The revolutionary aspect of the Transformer architecture is its attention mechanism. This mechanism assesses the relationship between words in a sequence by assigning weights, determining the degree of relatedness in meaning among words based on the training data. This enables models like ChatGPT to comprehend relationships between words, thus understanding human language more effectively. The non-sequential processing of inputs allows for parallel training, reducing training time and facilitating the use of large datasets, thereby powering the rise of knowledgeable LLMs and the current surge in AI advancements.

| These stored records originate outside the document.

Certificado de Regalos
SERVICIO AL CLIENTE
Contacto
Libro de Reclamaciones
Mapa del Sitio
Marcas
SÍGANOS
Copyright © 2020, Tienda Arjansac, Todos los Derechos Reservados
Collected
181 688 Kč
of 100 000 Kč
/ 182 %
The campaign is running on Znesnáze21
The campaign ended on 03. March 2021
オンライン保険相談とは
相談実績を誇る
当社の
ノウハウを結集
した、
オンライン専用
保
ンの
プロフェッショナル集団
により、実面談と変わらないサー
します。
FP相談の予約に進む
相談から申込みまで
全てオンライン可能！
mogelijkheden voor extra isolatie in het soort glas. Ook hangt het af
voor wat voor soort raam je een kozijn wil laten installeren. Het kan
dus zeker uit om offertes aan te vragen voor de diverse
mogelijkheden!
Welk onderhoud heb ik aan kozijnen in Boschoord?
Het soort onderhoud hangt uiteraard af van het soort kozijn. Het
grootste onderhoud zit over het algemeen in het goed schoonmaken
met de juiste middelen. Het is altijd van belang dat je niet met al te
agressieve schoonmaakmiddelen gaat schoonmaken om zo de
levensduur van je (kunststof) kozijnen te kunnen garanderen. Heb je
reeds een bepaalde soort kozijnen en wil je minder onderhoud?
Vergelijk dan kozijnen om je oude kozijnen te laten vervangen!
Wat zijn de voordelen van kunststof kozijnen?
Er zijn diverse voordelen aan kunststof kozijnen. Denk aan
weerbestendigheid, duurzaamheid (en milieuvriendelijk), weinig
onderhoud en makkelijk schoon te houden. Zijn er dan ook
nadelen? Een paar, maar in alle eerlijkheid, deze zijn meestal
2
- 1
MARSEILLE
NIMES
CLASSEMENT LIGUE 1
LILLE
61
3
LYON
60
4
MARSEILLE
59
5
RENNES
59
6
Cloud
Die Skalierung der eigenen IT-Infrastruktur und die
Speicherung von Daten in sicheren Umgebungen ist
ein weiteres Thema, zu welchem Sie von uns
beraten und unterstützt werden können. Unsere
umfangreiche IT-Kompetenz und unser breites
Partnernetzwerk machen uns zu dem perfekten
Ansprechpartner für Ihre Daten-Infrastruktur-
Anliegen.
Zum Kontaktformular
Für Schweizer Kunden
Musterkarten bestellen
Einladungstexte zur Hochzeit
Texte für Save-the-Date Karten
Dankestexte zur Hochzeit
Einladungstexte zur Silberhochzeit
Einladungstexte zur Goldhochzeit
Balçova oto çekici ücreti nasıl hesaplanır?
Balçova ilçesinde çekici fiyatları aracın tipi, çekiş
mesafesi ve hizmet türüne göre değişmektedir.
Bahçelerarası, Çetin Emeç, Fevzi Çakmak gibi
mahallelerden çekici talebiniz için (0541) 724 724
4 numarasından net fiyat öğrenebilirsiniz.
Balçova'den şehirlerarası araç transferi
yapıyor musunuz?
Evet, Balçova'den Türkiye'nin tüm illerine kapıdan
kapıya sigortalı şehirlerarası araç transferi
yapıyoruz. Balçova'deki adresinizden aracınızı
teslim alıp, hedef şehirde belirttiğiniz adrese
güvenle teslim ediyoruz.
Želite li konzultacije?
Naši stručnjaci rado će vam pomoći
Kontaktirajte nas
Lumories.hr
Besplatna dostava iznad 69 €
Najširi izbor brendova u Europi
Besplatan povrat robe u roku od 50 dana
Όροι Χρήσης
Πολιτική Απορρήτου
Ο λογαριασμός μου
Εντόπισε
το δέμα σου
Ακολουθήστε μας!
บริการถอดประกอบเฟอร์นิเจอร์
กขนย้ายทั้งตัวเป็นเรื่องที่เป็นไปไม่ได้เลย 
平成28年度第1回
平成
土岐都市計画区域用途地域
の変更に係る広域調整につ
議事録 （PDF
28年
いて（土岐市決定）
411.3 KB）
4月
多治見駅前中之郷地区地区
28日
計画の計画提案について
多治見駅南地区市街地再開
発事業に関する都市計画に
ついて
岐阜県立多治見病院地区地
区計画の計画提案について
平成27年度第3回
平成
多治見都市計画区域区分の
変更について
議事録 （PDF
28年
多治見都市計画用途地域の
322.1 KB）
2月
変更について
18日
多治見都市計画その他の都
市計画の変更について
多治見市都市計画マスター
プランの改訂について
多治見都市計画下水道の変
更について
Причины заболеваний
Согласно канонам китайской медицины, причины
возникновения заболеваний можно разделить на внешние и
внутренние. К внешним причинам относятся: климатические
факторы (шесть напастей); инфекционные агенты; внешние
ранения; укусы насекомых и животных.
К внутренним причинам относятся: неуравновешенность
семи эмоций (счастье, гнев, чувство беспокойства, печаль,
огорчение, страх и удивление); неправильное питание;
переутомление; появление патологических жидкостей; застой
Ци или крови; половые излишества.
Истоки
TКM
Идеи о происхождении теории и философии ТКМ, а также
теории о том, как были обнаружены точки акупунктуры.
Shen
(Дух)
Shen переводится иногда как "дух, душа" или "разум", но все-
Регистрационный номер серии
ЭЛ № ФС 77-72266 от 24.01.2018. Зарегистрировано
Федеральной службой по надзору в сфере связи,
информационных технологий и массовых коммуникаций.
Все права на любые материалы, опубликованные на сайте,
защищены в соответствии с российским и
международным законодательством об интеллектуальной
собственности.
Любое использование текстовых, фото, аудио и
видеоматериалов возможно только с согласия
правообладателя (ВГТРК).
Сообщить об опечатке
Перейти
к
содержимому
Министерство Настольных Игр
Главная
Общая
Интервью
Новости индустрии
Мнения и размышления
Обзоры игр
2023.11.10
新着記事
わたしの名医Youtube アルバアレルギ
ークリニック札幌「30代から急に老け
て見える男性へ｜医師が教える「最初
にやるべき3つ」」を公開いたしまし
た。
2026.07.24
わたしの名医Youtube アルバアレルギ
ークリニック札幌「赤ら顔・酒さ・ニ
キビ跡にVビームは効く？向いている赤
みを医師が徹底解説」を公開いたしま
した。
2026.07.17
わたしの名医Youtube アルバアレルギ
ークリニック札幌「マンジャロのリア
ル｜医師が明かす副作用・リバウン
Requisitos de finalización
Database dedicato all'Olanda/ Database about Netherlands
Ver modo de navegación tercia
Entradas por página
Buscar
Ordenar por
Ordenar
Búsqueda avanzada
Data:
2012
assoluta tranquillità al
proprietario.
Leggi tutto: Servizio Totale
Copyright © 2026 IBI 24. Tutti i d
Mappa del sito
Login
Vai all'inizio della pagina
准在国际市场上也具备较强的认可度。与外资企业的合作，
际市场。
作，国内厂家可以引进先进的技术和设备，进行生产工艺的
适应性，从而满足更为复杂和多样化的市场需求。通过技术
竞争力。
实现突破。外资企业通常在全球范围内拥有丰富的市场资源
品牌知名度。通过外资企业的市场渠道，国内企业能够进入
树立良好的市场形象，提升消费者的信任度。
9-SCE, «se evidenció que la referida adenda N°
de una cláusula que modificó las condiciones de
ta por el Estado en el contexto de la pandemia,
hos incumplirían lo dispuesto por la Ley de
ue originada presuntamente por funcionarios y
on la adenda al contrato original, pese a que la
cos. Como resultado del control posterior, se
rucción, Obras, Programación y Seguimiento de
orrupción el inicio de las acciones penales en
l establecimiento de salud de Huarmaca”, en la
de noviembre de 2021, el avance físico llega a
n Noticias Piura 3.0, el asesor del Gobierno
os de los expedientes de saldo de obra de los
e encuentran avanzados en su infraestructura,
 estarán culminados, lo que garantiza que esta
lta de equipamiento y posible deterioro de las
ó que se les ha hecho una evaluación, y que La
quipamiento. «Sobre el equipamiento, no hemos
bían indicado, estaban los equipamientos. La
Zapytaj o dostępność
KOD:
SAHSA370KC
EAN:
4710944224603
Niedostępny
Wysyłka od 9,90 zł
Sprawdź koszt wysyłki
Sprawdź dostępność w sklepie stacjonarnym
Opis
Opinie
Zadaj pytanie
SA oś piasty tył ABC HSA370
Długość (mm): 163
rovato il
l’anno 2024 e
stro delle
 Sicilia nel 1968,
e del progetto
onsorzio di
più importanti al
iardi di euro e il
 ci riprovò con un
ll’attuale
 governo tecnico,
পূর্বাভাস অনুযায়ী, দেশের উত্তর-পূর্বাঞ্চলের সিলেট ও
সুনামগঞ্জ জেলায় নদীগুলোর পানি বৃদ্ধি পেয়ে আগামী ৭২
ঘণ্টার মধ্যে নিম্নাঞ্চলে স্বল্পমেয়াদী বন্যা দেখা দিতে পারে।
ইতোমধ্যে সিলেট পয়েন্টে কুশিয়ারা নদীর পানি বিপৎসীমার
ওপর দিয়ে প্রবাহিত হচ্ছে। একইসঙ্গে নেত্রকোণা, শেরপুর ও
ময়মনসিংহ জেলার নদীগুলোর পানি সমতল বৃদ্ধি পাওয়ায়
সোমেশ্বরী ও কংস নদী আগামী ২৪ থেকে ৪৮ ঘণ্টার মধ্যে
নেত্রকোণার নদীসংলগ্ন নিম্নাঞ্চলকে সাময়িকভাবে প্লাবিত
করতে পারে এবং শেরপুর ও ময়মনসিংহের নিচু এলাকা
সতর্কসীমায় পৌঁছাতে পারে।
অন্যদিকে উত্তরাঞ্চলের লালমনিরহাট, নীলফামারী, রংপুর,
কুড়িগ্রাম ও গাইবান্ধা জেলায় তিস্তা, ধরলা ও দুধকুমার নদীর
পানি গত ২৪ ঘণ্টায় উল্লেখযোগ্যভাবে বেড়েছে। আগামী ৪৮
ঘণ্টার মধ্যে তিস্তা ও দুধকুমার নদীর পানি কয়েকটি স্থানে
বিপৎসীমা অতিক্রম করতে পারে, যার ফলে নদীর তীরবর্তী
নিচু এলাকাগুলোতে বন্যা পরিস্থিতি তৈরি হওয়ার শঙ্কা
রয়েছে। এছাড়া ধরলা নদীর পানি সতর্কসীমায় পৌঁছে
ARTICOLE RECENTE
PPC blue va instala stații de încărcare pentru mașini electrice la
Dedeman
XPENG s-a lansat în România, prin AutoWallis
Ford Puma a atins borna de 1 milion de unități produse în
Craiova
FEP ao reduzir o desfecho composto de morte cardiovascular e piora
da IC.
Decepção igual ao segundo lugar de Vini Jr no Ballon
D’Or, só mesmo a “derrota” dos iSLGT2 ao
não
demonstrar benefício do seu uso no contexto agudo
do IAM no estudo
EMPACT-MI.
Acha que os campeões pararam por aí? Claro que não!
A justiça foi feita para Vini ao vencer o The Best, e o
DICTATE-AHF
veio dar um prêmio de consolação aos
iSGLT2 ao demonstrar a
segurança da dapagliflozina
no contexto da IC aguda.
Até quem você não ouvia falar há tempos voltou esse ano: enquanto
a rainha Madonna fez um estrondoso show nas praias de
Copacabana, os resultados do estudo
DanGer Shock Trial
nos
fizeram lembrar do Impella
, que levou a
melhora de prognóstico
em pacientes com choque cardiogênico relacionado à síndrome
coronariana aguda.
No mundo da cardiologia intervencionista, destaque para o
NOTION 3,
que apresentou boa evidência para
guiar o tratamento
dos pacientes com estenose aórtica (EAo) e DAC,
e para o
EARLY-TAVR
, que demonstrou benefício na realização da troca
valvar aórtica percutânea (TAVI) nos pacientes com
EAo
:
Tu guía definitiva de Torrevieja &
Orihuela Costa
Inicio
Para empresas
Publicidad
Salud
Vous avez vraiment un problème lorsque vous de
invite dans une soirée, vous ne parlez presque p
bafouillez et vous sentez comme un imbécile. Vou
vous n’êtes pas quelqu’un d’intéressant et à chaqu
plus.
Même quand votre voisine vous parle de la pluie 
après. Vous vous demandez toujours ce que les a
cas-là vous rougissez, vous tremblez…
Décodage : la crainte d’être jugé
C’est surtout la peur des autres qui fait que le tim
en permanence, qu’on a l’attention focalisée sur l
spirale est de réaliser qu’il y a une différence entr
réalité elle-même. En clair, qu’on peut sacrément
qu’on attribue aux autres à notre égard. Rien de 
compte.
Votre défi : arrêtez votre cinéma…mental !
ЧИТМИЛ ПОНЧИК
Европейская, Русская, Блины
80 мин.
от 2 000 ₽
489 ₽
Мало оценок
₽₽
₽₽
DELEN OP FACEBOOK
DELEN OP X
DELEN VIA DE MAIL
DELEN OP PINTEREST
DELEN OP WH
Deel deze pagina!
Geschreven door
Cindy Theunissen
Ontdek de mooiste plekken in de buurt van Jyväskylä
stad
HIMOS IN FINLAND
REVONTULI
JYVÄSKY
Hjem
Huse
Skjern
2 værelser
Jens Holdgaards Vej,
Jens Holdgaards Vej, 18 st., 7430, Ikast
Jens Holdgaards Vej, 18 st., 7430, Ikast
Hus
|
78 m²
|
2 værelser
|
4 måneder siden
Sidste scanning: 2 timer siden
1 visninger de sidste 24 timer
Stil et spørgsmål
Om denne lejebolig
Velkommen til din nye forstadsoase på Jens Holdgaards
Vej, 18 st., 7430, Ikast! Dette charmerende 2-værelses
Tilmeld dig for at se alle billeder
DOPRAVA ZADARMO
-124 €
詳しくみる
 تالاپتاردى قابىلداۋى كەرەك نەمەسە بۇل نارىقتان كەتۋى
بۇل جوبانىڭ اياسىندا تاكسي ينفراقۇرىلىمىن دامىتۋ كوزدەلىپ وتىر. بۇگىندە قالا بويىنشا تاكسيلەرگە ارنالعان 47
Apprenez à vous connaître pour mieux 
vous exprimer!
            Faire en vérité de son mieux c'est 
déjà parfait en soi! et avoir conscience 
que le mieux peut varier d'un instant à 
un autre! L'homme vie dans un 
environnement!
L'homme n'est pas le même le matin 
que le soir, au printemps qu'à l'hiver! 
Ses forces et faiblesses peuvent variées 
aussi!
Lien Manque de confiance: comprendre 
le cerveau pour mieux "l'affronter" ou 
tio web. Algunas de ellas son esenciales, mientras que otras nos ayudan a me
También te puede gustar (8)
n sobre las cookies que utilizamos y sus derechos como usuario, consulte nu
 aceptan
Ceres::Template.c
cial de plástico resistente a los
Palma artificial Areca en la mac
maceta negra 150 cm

In this chapter, we will delve into building a Transformer from the ground up, based on the paper Attention Is All You Need. The Transformer, once trained, can handle translations between any two languages (such as German to English or English to Chinese). In the next chapter, we’ll focus on training the Transformer developed here to perform English into French translations. 
To build the Transformer from scratch, we'll explore the inner workings of the self-attention mechanism, including the roles of query, key, and value vectors, and the computation of scaled dot product attention (SDPA). We'll construct an encoder layer by integrating layer normalization and residual connection into a multi-head attention layer and combining it with a feed-forward layer. We’ll then stack six of these encoder layers to form the encoder. Similarly, we'll develop a decoder in the Transformer that is capable of generating translation one token at a time, based on previous tokens in the translation and the encoder's output.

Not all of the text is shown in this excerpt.